Objective: We planned to compare the outcome of the standard dissection tonsillectomy and microdebrider intracapsular tonsillectomy on the same patient to avoid confounders that may mask an actual association or, falsely establish an apparent association between the type of surgery and outcome when no actual association between them exists.
Patients and Methods: Thirty children with chronic tonsillitis, snoring and sleep apnea due to tonsillar hypertrophy were included in the study. One tonsil was removed using the microdebrider intracpsular method and the other side by the standard dissection technique. The two sides were compared for duration of surgery, intraoperative blood loss, need for bipolar cauterization and stitches, reactionary and secondary bleeding, pain, wound healing and recurrence.

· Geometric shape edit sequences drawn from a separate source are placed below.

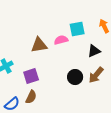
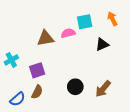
brown arrow: (96, 75) -> (103, 89), moved
black circle: (75, 77) -> (75, 87), moved

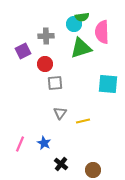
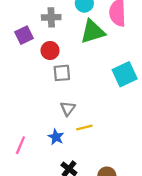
cyan square: (108, 84) -> (125, 74), turned -30
yellow line: (83, 121) -> (84, 127), moved
blue star: (44, 143) -> (56, 137), moved

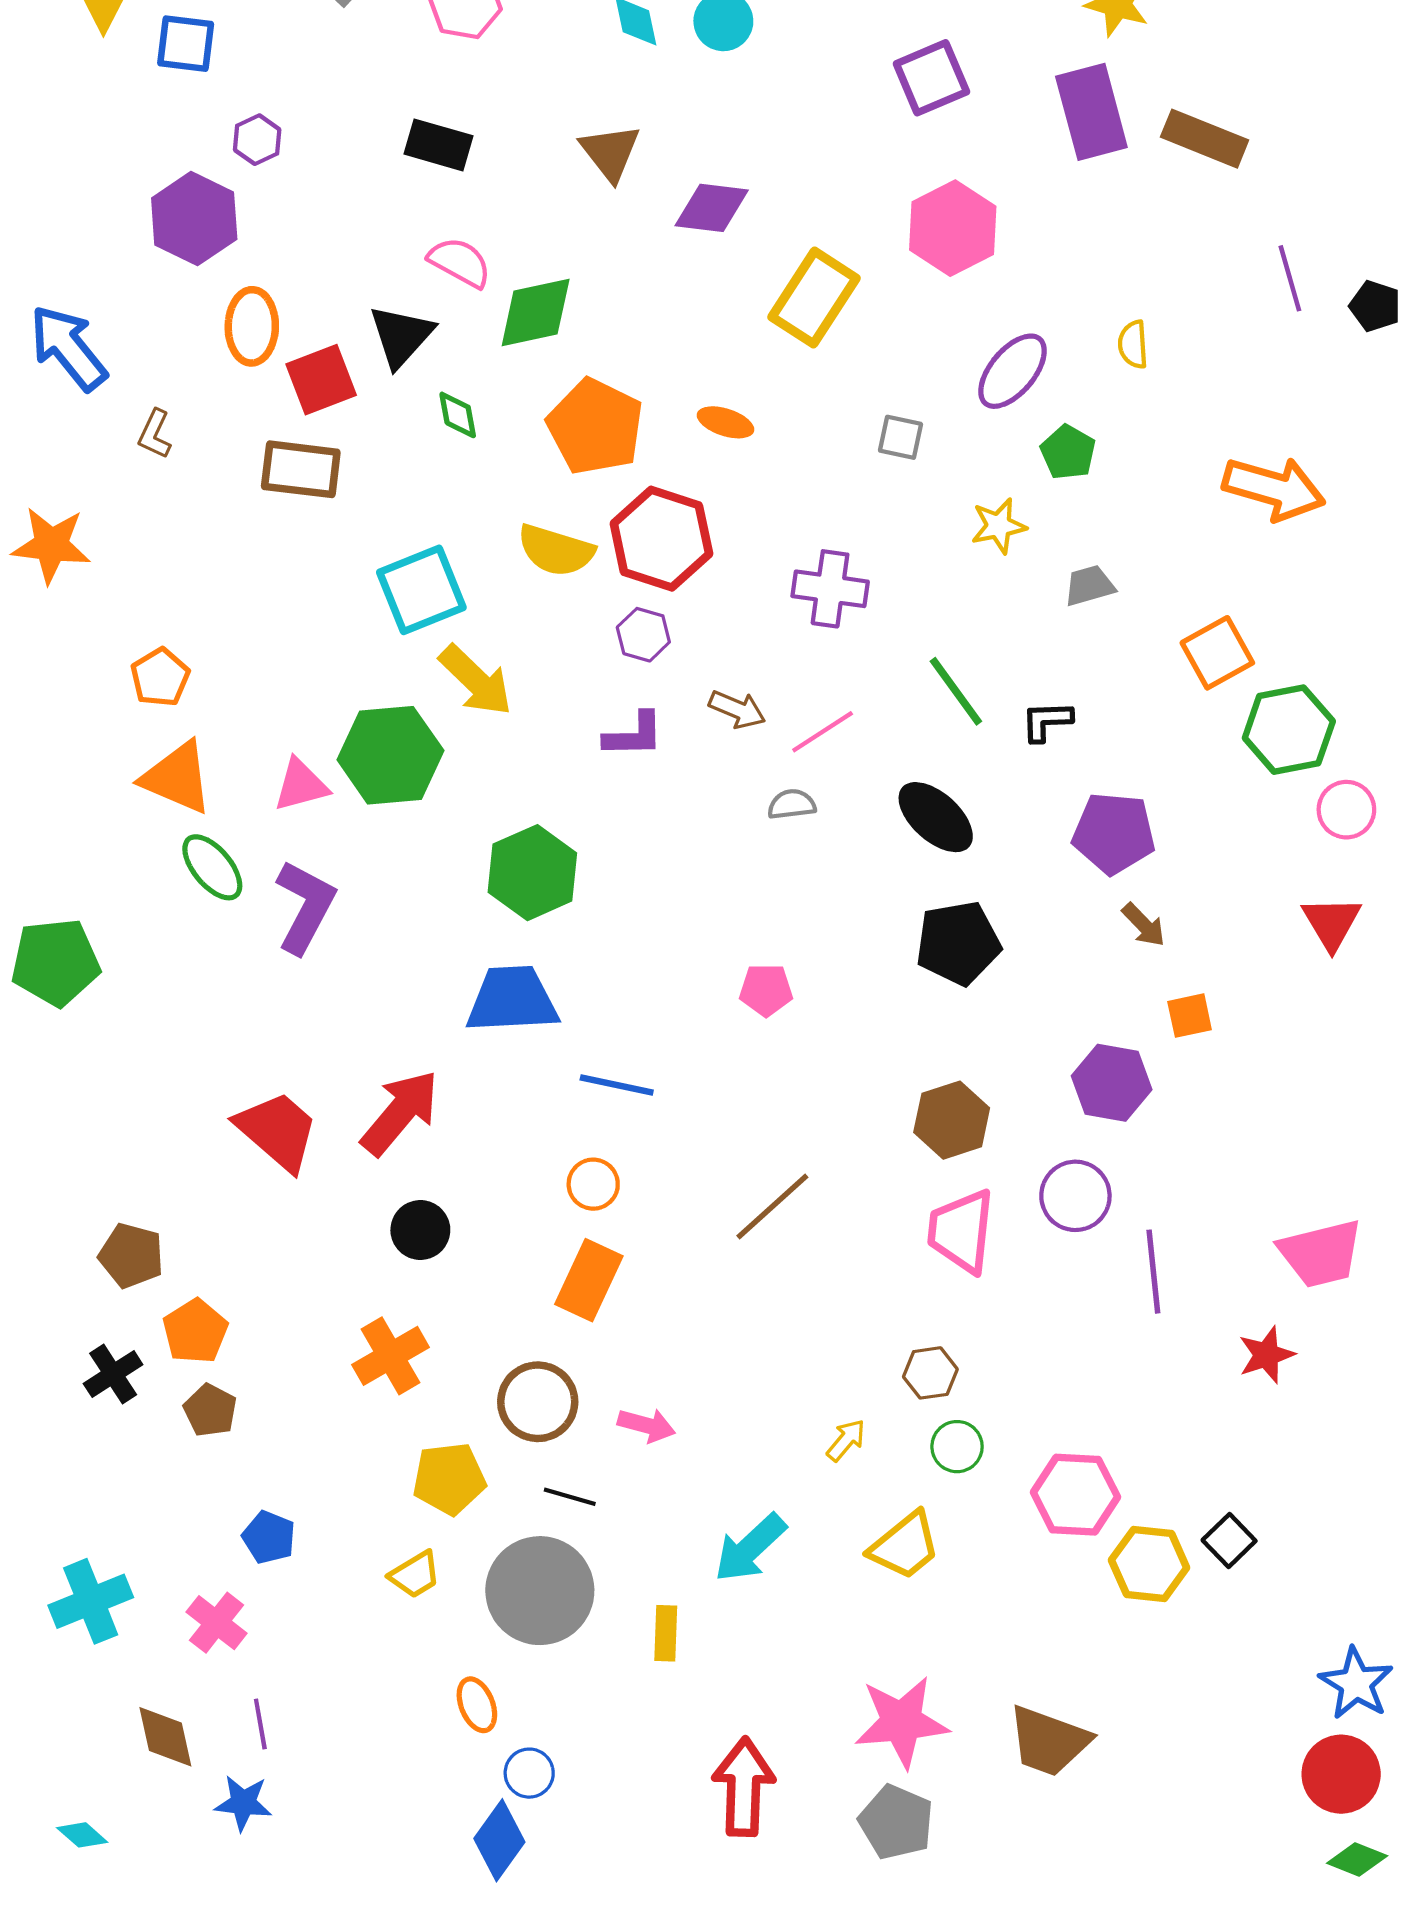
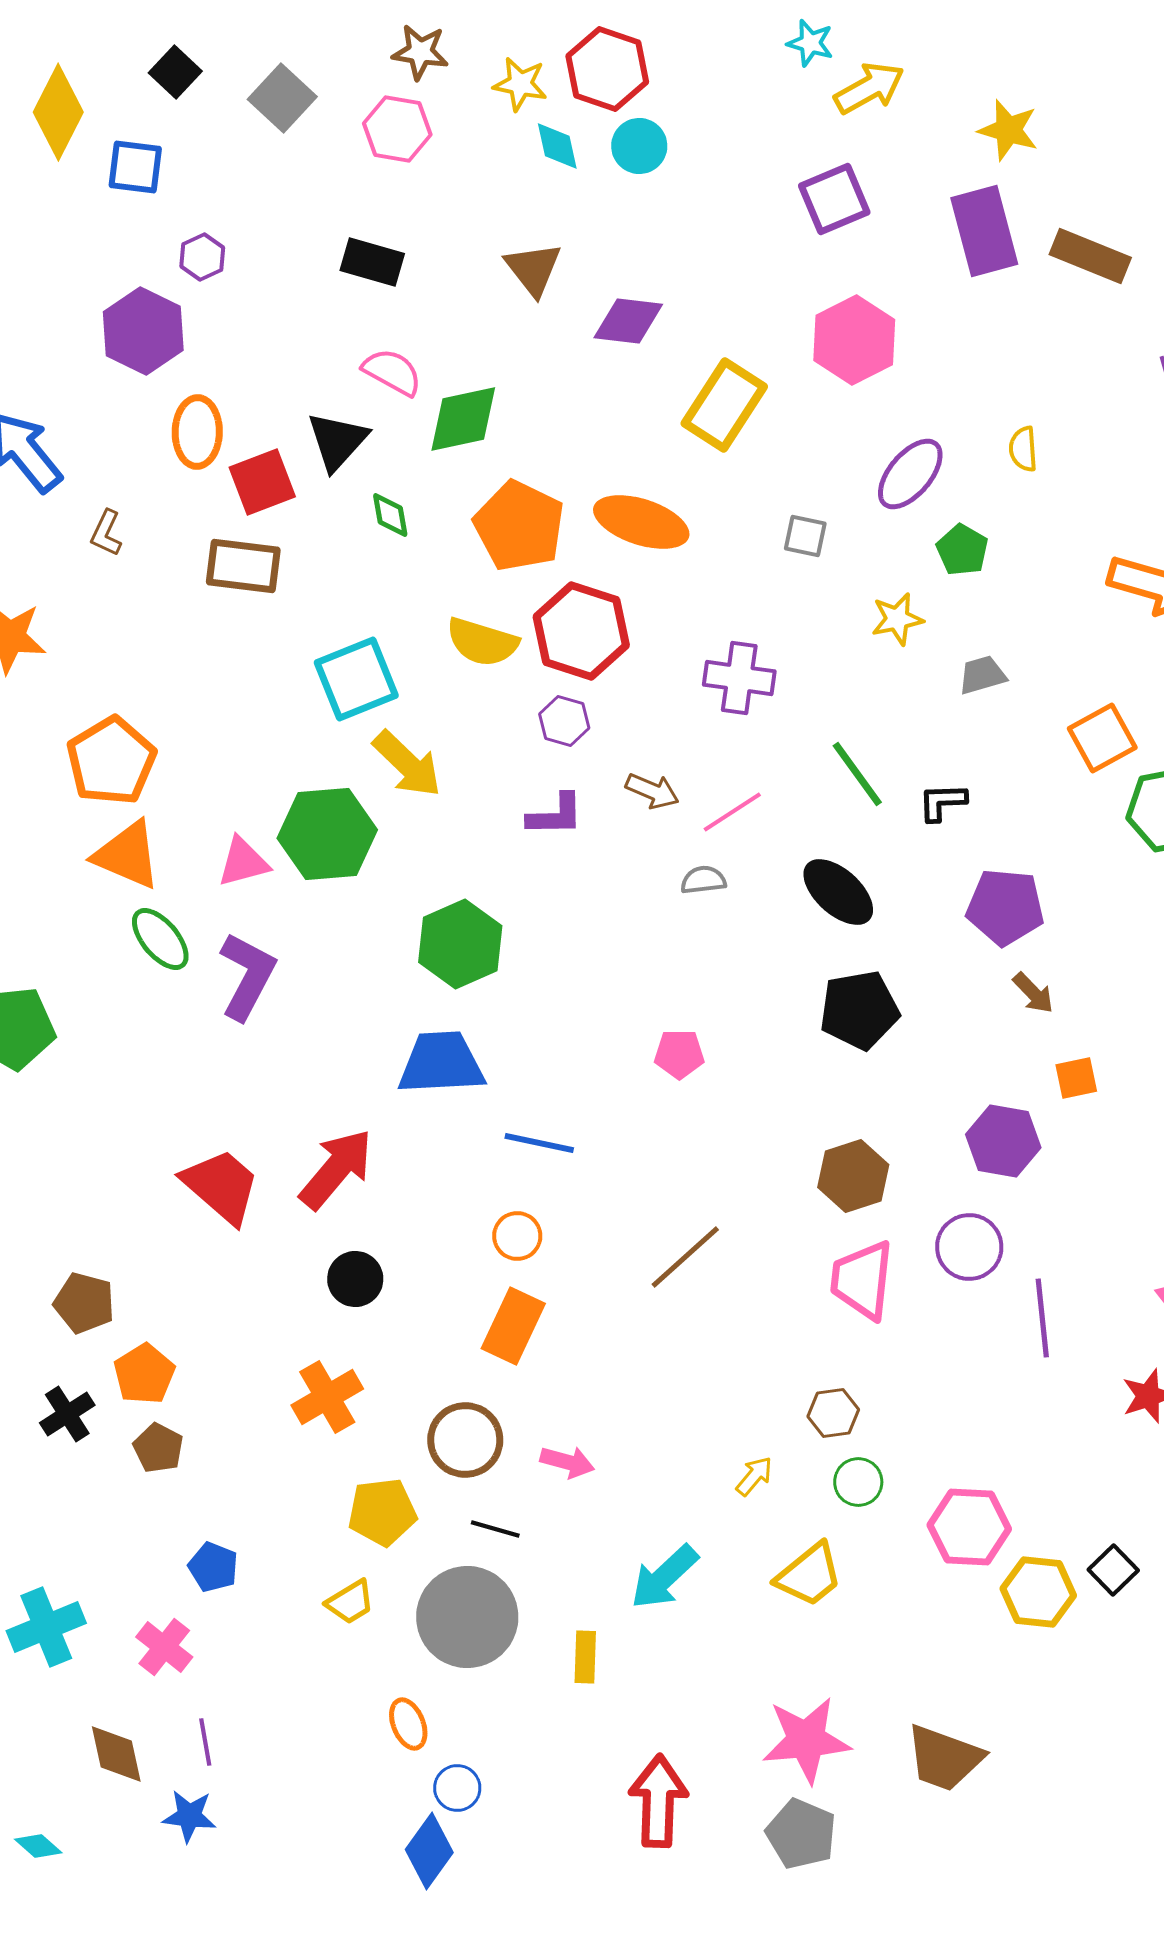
orange ellipse: (725, 422) -> (641, 522), size x1.8
orange pentagon: (160, 677) -> (111, 761), size x1.6

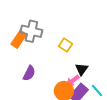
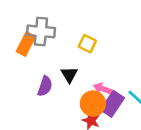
black triangle: (82, 69) -> (69, 75), moved
pink arrow: (73, 81) -> (103, 89), turned 64

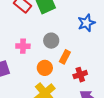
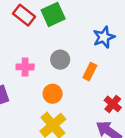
orange rectangle: (65, 57) -> (90, 72), moved
red cross: (80, 75) -> (113, 104), moved, turned -32

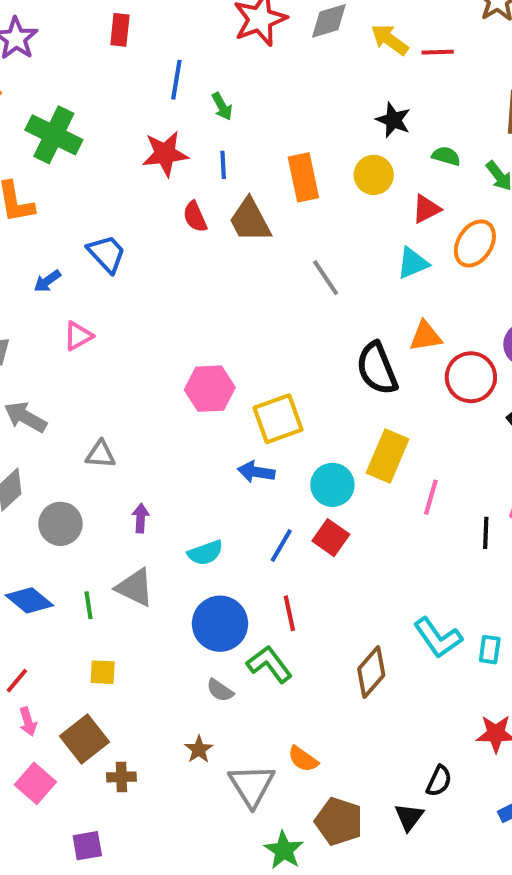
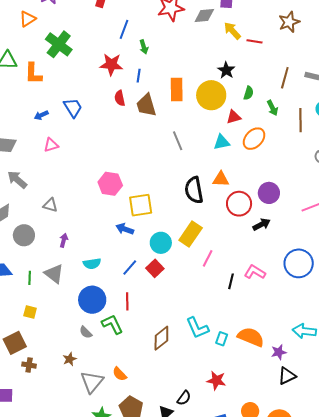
green semicircle: (446, 156) -> (249, 93), turned 80
yellow circle: (374, 175) -> (211, 95), size x1.5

Results: The operative time was significantly shorter in tonsillar sides performed with the microdebrider (P-value = 0.02). The intraoperative bleeding and the need for using bipolar diathermy were more in microdebrider (P-value < 0.001 and 0.03, respectively). While the use of stitches was significantly higher with dissection technique (P-value = 0.03). There was no difference regarding postoperative pain in the first day, but subsequently there was more pain among dissection side with significant difference (P-value < 0.001). Healing was significantly faster in microdebrider side (P-value < 0.001). Recurrence was detected among one side operated with the microdebrider with no significant difference between both sides (P-value = 0.3).
Conclusion: Microdebrider intracapsular tonsillectomy is a safe and effective procedure in treating children with chronic tonsillitis and sleep apnea.